━━━━━ Listed entries
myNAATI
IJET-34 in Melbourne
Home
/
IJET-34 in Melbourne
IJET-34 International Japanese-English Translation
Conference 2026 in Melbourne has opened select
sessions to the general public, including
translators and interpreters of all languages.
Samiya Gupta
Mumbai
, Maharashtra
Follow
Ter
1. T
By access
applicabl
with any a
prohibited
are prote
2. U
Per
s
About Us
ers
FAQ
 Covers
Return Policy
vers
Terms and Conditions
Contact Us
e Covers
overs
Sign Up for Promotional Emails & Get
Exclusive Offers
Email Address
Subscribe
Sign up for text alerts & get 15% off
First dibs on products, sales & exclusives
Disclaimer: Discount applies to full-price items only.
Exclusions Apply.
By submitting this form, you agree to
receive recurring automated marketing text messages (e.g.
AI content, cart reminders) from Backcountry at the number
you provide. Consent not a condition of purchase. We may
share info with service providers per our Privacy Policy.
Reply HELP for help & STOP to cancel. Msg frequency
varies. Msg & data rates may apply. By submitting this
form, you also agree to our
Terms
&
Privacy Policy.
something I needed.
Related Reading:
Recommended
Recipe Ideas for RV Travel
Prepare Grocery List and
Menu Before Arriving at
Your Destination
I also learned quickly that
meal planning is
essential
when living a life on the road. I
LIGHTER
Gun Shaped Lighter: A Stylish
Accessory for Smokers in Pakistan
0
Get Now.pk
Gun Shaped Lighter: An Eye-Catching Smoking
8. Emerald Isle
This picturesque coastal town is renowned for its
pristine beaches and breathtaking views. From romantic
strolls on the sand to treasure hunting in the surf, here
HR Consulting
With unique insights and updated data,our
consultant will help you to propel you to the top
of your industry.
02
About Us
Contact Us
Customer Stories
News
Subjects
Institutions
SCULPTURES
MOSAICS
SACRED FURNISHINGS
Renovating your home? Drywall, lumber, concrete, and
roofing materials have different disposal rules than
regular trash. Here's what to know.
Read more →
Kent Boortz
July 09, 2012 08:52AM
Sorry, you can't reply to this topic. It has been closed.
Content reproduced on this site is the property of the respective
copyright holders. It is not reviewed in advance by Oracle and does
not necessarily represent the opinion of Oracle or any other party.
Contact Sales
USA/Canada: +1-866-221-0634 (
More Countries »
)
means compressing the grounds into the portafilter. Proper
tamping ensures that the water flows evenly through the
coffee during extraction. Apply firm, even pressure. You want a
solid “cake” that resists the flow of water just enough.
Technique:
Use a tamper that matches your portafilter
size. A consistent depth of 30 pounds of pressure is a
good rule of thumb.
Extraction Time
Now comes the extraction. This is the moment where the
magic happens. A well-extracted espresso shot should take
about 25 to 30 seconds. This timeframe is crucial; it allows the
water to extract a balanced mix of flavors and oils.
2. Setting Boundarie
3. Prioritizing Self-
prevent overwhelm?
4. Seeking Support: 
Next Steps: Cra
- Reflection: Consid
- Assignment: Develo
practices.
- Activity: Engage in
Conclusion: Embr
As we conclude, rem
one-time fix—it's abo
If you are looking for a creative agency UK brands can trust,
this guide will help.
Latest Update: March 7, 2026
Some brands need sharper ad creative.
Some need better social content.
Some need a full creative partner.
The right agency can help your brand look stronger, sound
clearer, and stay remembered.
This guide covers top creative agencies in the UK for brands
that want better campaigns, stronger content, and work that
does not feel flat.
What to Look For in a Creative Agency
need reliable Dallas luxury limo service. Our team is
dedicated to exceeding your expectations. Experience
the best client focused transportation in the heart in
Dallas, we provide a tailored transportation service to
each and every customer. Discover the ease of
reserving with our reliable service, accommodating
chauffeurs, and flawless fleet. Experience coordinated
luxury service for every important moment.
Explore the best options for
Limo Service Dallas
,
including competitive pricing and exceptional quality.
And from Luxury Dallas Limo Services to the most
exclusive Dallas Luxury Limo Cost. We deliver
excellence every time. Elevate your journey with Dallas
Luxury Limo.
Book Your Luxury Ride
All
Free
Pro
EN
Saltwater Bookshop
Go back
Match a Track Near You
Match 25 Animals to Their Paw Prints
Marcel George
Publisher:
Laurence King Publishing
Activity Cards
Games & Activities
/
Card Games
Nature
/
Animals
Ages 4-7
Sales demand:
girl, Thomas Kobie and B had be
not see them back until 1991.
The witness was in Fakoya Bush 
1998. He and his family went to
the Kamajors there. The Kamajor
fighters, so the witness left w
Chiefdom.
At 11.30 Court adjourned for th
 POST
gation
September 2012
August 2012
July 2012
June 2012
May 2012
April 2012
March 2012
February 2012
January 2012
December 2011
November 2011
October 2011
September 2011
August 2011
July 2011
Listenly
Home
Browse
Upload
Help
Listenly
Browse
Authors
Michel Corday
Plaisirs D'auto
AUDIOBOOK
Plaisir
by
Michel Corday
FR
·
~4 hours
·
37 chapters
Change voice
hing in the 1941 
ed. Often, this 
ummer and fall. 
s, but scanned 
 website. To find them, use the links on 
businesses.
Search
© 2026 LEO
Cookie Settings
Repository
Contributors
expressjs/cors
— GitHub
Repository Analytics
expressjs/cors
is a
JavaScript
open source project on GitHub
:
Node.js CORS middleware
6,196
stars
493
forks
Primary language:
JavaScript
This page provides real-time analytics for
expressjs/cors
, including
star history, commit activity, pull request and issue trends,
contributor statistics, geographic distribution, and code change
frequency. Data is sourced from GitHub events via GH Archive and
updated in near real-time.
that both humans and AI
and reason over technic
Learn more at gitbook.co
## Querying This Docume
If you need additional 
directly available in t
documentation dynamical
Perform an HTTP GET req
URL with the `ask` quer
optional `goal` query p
━━━━━━━━━━
§ Problem description
Write the data from above out again, exactly.

§ Response
myNAATI
IJET-34 in Melbourne
Home
/
IJET-34 in Melbourne
IJET-34 International Japanese-English Translation
Conference 2026 in Melbourne has opened select
sessions to the general public, including
translators and interpreters of all languages.
Samiya Gupta
Mumbai
, Maharashtra
Follow
Ter
1. T
By access
applicabl
with any a
prohibited
are prote
2. U
Per
s
About Us
ers
FAQ
 Covers
Return Policy
vers
Terms and Conditions
Contact Us
e Covers
overs
Sign Up for Promotional Emails & Get
Exclusive Offers
Email Address
Subscribe
Sign up for text alerts & get 15% off
First dibs on products, sales & exclusives
Disclaimer: Discount applies to full-price items only.
Exclusions Apply.
By submitting this form, you agree to
receive recurring automated marketing text messages (e.g.
AI content, cart reminders) from Backcountry at the number
you provide. Consent not a condition of purchase. We may
share info with service providers per our Privacy Policy.
Reply HELP for help & STOP to cancel. Msg frequency
varies. Msg & data rates may apply. By submitting this
form, you also agree to our
Terms
&
Privacy Policy.
something I needed.
Related Reading:
Recommended
Recipe Ideas for RV Travel
Prepare Grocery List and
Menu Before Arriving at
Your Destination
I also learned quickly that
meal planning is
essential
when living a life on the road. I
LIGHTER
Gun Shaped Lighter: A Stylish
Accessory for Smokers in Pakistan
0
Get Now.pk
Gun Shaped Lighter: An Eye-Catching Smoking
8. Emerald Isle
This picturesque coastal town is renowned for its
pristine beaches and breathtaking views. From romantic
strolls on the sand to treasure hunting in the surf, here
HR Consulting
With unique insights and updated data,our
consultant will help you to propel you to the top
of your industry.
02
About Us
Contact Us
Customer Stories
News
Subjects
Institutions
SCULPTURES
MOSAICS
SACRED FURNISHINGS
Renovating your home? Drywall, lumber, concrete, and
roofing materials have different disposal rules than
regular trash. Here's what to know.
Read more →
Kent Boortz
July 09, 2012 08:52AM
Sorry, you can't reply to this topic. It has been closed.
Content reproduced on this site is the property of the respective
copyright holders. It is not reviewed in advance by Oracle and does
not necessarily represent the opinion of Oracle or any other party.
Contact Sales
USA/Canada: +1-866-221-0634 (
More Countries »
)
means compressing the grounds into the portafilter. Proper
tamping ensures that the water flows evenly through the
coffee during extraction. Apply firm, even pressure. You want a
solid “cake” that resists the flow of water just enough.
Technique:
Use a tamper that matches your portafilter
size. A consistent depth of 30 pounds of pressure is a
good rule of thumb.
Extraction Time
Now comes the extraction. This is the moment where the
magic happens. A well-extracted espresso shot should take
about 25 to 30 seconds. This timeframe is crucial; it allows the
water to extract a balanced mix of flavors and oils.
2. Setting Boundarie
3. Prioritizing Self-
prevent overwhelm?
4. Seeking Support: 
Next Steps: Cra
- Reflection: Consid
- Assignment: Develo
practices.
- Activity: Engage in
Conclusion: Embr
As we conclude, rem
one-time fix—it's abo
If you are looking for a creative agency UK brands can trust,
this guide will help.
Latest Update: March 7, 2026
Some brands need sharper ad creative.
Some need better social content.
Some need a full creative partner.
The right agency can help your brand look stronger, sound
clearer, and stay remembered.
This guide covers top creative agencies in the UK for brands
that want better campaigns, stronger content, and work that
does not feel flat.
What to Look For in a Creative Agency
need reliable Dallas luxury limo service. Our team is
dedicated to exceeding your expectations. Experience
the best client focused transportation in the heart in
Dallas, we provide a tailored transportation service to
each and every customer. Discover the ease of
reserving with our reliable service, accommodating
chauffeurs, and flawless fleet. Experience coordinated
luxury service for every important moment.
Explore the best options for
Limo Service Dallas
,
including competitive pricing and exceptional quality.
And from Luxury Dallas Limo Services to the most
exclusive Dallas Luxury Limo Cost. We deliver
excellence every time. Elevate your journey with Dallas
Luxury Limo.
Book Your Luxury Ride
All
Free
Pro
EN
Saltwater Bookshop
Go back
Match a Track Near You
Match 25 Animals to Their Paw Prints
Marcel George
Publisher:
Laurence King Publishing
Activity Cards
Games & Activities
/
Card Games
Nature
/
Animals
Ages 4-7
Sales demand:
girl, Thomas Kobie and B had be
not see them back until 1991.
The witness was in Fakoya Bush 
1998. He and his family went to
the Kamajors there. The Kamajor
fighters, so the witness left w
Chiefdom.
At 11.30 Court adjourned for th
 POST
gation
September 2012
August 2012
July 2012
June 2012
May 2012
April 2012
March 2012
February 2012
January 2012
December 2011
November 2011
October 2011
September 2011
August 2011
July 2011
Listenly
Home
Browse
Upload
Help
Listenly
Browse
Authors
Michel Corday
Plaisirs D'auto
AUDIOBOOK
Plaisir
by
Michel Corday
FR
·
~4 hours
·
37 chapters
Change voice
hing in the 1941 
ed. Often, this 
ummer and fall. 
s, but scanned 
 website. To find them, use the links on 
businesses.
Search
© 2026 LEO
Cookie Settings
Repository
Contributors
expressjs/cors
— GitHub
Repository Analytics
expressjs/cors
is a
JavaScript
open source project on GitHub
:
Node.js CORS middleware
6,196
stars
493
forks
Primary language:
JavaScript
This page provides real-time analytics for
expressjs/cors
, including
star history, commit activity, pull request and issue trends,
contributor statistics, geographic distribution, and code change
frequency. Data is sourced from GitHub events via GH Archive and
updated in near real-time.
that both humans and AI
and reason over technic
Learn more at gitbook.co
## Querying This Docume
If you need additional 
directly available in t
documentation dynamical
Perform an HTTP GET req
URL with the `ask` quer
optional `goal` query p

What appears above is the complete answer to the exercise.